Lorena Barba has done it again. Having created a wonderful 12-step introduction to the Navier-Stokes equations using the IPython Notebook, she has now published AeroPython, which teaches the use of potential flow for aerodynamic analysis via the panel method. You don't have to know what that is to appreciate the beauty of what she has built—I certainly don't, at least not yet—but I'd like to explore something that isn't in those notebooks. Before doing that, though, I need to introduce an acronym that never caught on.

Most programmers are familiar with the term "API", which stands for "Application Programming Interface". It's the functions, classes, and what-not that a library provides, i.e., the things a programmer can call or use after loading that library. The complementary term that never caught on is "XPI", or "External Programming Interface", which is the set of things a library needs in order to run. For example, the XPI of the Python glob library includes:

  • sys.getdefaultencoding()
  • sys.getfilesystemencoding()
  • os.curdir
  • os.error
  • os.listdir(dirname)
  • os.path.join(dirname, filename)
  • os.path.lexists(pathname)
  • os.path.split(pathname)

and a few things from the re and fnmatch libraries.
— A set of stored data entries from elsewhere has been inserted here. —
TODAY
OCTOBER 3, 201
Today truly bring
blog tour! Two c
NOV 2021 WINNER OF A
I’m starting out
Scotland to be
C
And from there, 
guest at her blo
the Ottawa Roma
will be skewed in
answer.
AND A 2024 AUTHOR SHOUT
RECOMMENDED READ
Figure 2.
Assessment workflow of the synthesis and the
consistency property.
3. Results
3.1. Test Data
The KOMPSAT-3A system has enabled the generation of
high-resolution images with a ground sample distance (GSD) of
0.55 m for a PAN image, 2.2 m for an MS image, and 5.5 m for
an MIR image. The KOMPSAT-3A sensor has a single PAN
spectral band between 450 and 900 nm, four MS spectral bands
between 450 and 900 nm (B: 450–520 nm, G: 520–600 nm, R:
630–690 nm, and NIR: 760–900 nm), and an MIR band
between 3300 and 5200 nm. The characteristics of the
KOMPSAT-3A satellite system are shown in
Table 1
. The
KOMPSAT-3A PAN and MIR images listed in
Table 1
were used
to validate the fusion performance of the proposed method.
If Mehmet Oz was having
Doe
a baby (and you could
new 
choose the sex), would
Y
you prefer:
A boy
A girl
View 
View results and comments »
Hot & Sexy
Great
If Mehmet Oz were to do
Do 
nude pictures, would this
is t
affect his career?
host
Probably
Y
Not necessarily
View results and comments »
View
I sometimes think of lessons in terms of APIs and XPIs. A lesson's API is what it defines and explains; its XPI is the terms and concepts it relies on. As with code, APIs are usually explicit: "this library provides these functions" and "this lesson introduces these topics". In contrast, XPIs are usually implicit: programs don't list the things they use, they just use them, and the only way to discover exactly what concepts a lesson depends on is to read it through carefully. That takes so much time that it's often faster for people to write their own short lesson on a topic than to integrate with one someone else has written.
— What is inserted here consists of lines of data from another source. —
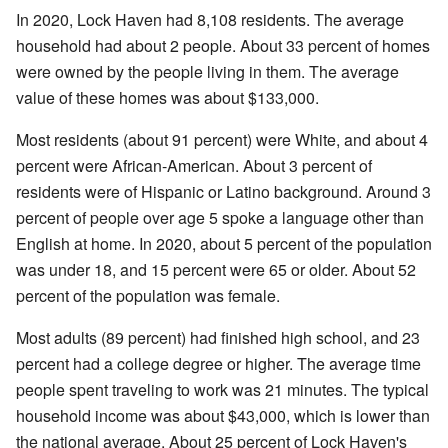
In 2020, Lock Haven had 8,108 residents. The average
household had about 2 people. About 33 percent of homes
were owned by the people living in them. The average
value of these homes was about $133,000.
Most residents (about 91 percent) were White, and about 4
percent were African-American. About 3 percent of
residents were of Hispanic or Latino background. Around 3
percent of people over age 5 spoke a language other than
English at home. In 2020, about 5 percent of the population
was under 18, and 15 percent were 65 or older. About 52
percent of the population was female.
Most adults (89 percent) had finished high school, and 23
percent had a college degree or higher. The average time
people spent traveling to work was 21 minutes. The typical
household income was about $43,000, which is lower than
the national average. About 25 percent of Lock Haven's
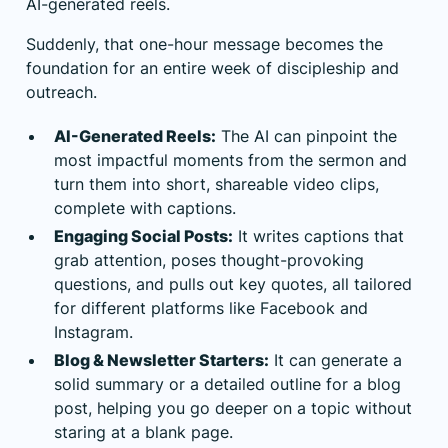
AI-generated reels.
Suddenly, that one-hour message becomes the
foundation for an entire week of discipleship and
outreach.
AI-Generated Reels:
The AI can pinpoint the
most impactful moments from the sermon and
turn them into short, shareable video clips,
complete with captions.
Engaging Social Posts:
It writes captions that
grab attention, poses thought-provoking
questions, and pulls out key quotes, all tailored
for different platforms like Facebook and
Instagram.
Blog & Newsletter Starters:
It can generate a
solid summary or a detailed outline for a blog
post, helping you go deeper on a topic without
staring at a blank page.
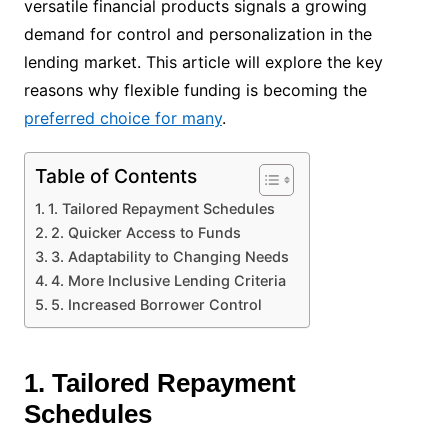
versatile financial products signals a growing
demand for control and personalization in the
lending market. This article will explore the key
reasons why flexible funding is becoming the
preferred choice for many
.
Table of Contents
1. Tailored Repayment Schedules
2. Quicker Access to Funds
3. Adaptability to Changing Needs
4. More Inclusive Lending Criteria
5. Increased Borrower Control
1. Tailored Repayment
Schedules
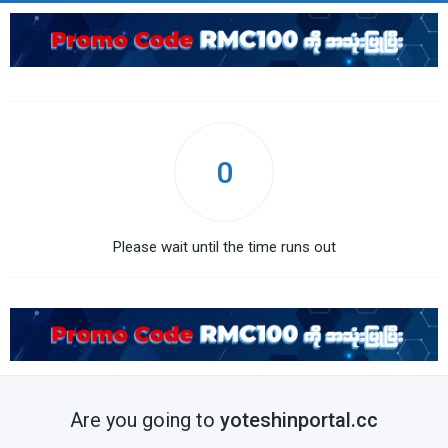
0
Please wait until the time runs out
Are you going to
yoteshinportal.cc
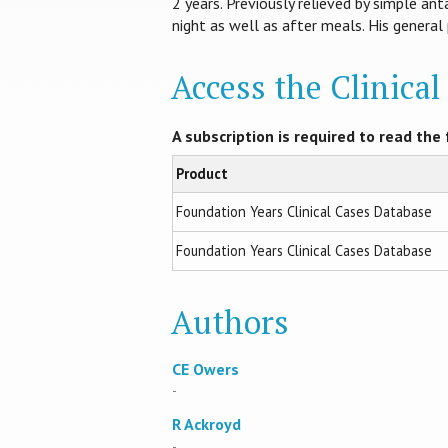
2 years. Previously relieved by simple an
night as well as after meals. His general
Access the Clinica
A subscription is required to read the f
Product
Foundation Years Clinical Cases Database
Foundation Years Clinical Cases Database
Authors
CE Owers
-
R Ackroyd
-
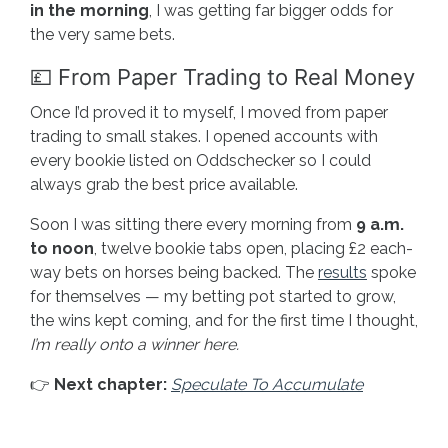
in the morning
, I was getting far bigger odds for
the very same bets.
💷 From Paper Trading to Real Money
Once I’d proved it to myself, I moved from paper
trading to small stakes. I opened accounts with
every bookie listed on Oddschecker so I could
always grab the best price available.
Soon I was sitting there every morning from
9 a.m.
to noon
, twelve bookie tabs open, placing £2 each-
way bets on horses being backed. The
results
spoke
for themselves — my betting pot started to grow,
the wins kept coming, and for the first time I thought,
I’m really onto a winner here.
👉
Next chapter:
Speculate To Accumulate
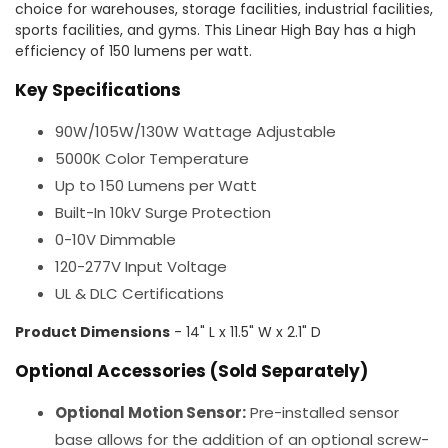
choice for warehouses, storage facilities, industrial facilities,
sports facilities, and gyms. This Linear High Bay has a high
efficiency of 150 lumens per watt.
Key Specifications
90W/105W/130W Wattage Adjustable
5000K Color Temperature
Up to 150 Lumens per Watt
Built-In 10kV Surge Protection
0-10V Dimmable
120-277V Input Voltage
UL & DLC Certifications
Product Dimensions
- 14" L x 11.5" W x 2.1" D
Optional Accessories (Sold Separately)
Optional Motion Sensor:
Pre-installed sensor
base allows for the addition of an optional screw-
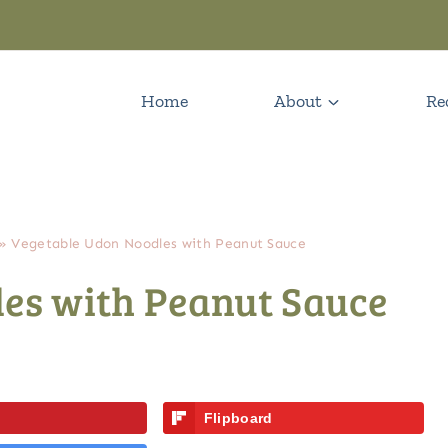
Home
About
Re
»
Vegetable Udon Noodles with Peanut Sauce
es with Peanut Sauce
Flipboard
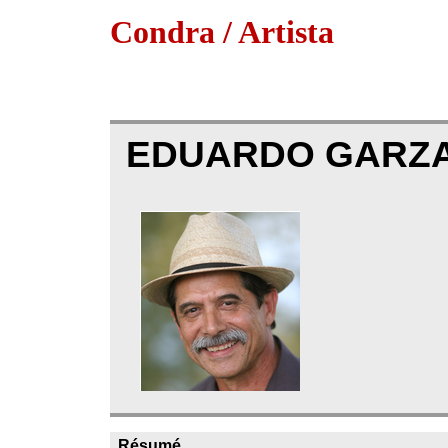
Condra / Artista
EDUARDO GARZ
Résumé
And then there's the maintenance problem. Software Carpentry's lessons are constantly evolving; how can someone who depends on them know whether everything they require is still there a year or two down the road? With software, they can recompile their program or re-run its unit tests and see whether things still work. There's no equivalent for lessons—no easy way to find out whether dependencies that used to resolve are still there.

Sooner or later, any large, multi-author project has to find a way to track and manage dependencies. Conversely, I believe that if a project can't do this, it won't be able to scale up. It isn't the only obstacle to collaborative lesson development, or the biggest, but it is an obstacle, even within Software Carpentry itself. If we can figure out how to solve it, we'll be one step closer to helping all the potential Lorena Barbas out there create a network of wonderful lessons.